_RECORD SET_.
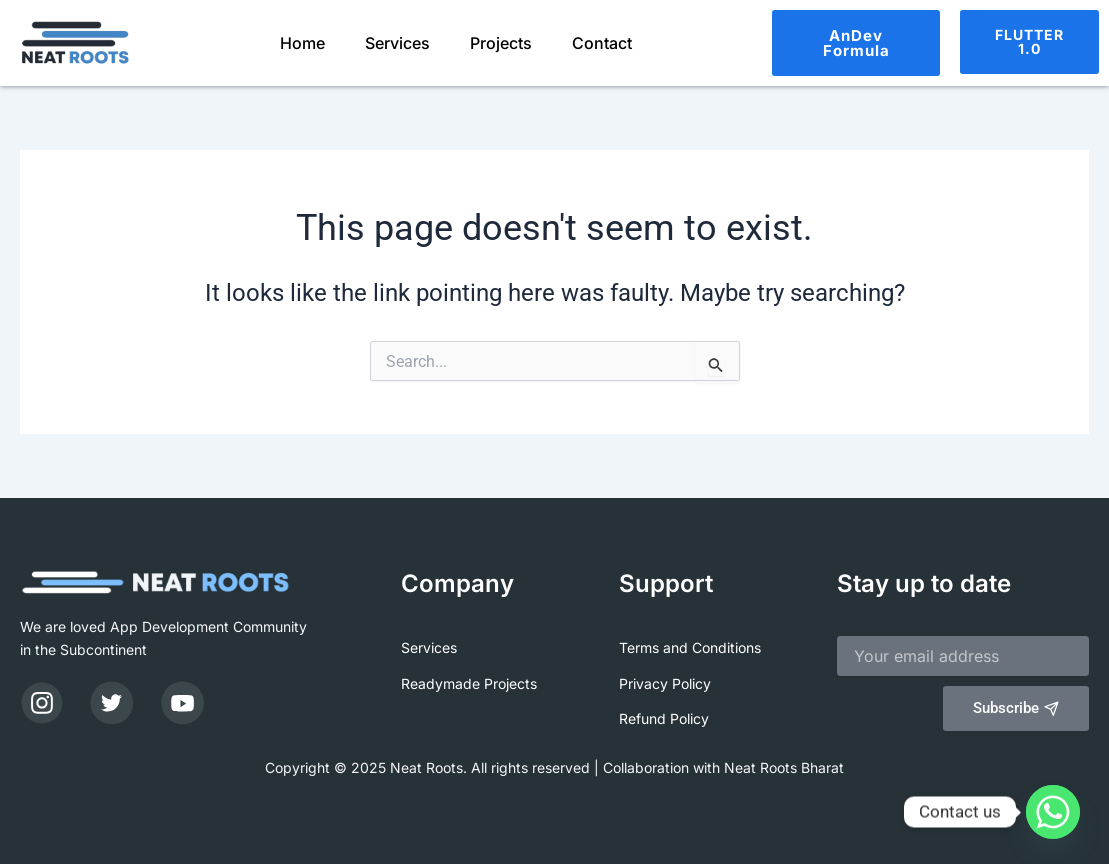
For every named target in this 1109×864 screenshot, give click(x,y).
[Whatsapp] (1053, 812)
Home (302, 43)
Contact (602, 43)
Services (397, 43)
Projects (501, 43)
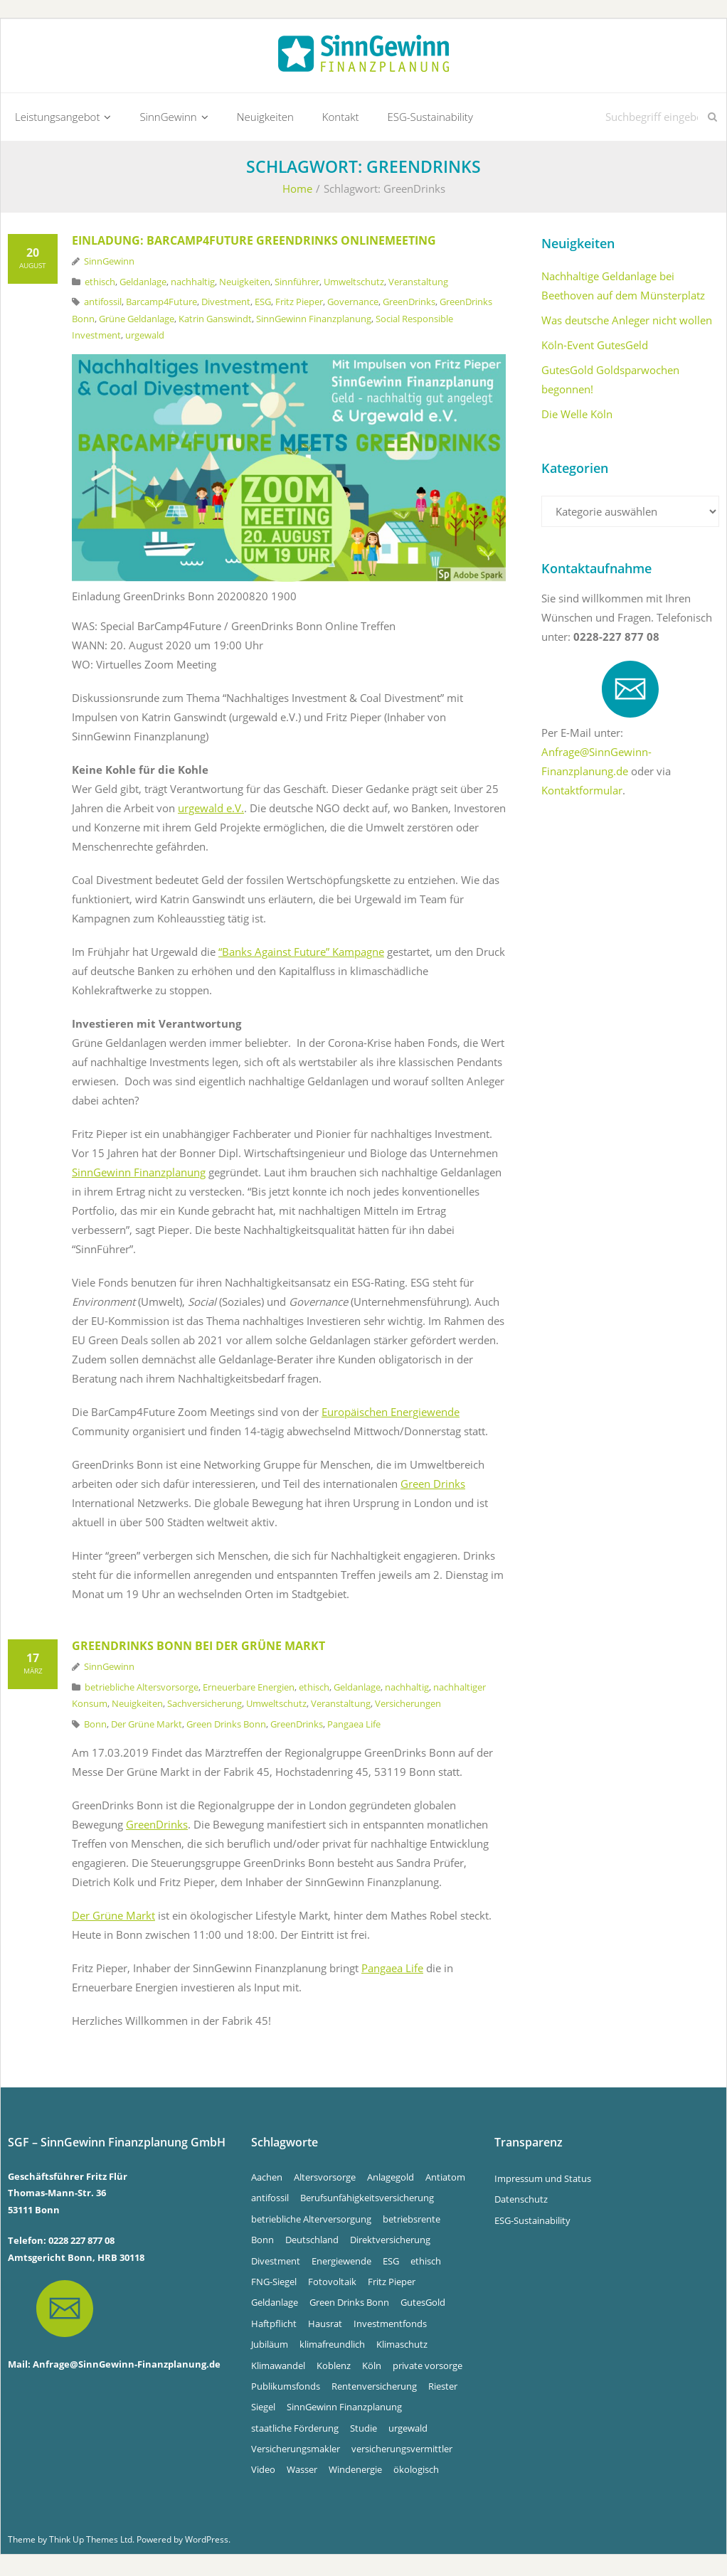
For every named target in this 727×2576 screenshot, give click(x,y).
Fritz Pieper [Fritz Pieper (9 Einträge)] (391, 2284)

_PROBLEM REQUIREMENTS_. Would you set down the listing exactly, omitting pictures?

_RESPONSE_.
For every named target in this 1109×864 screenshot, give click(x,y).
[Whatsapp] (1053, 812)
Home (302, 43)
Contact (602, 43)
Services (397, 43)
Projects (501, 43)
For every named target in this 727×2576 screenshot, give click(x,y).
Fritz Pieper [Fritz Pieper (9 Einträge)] (391, 2284)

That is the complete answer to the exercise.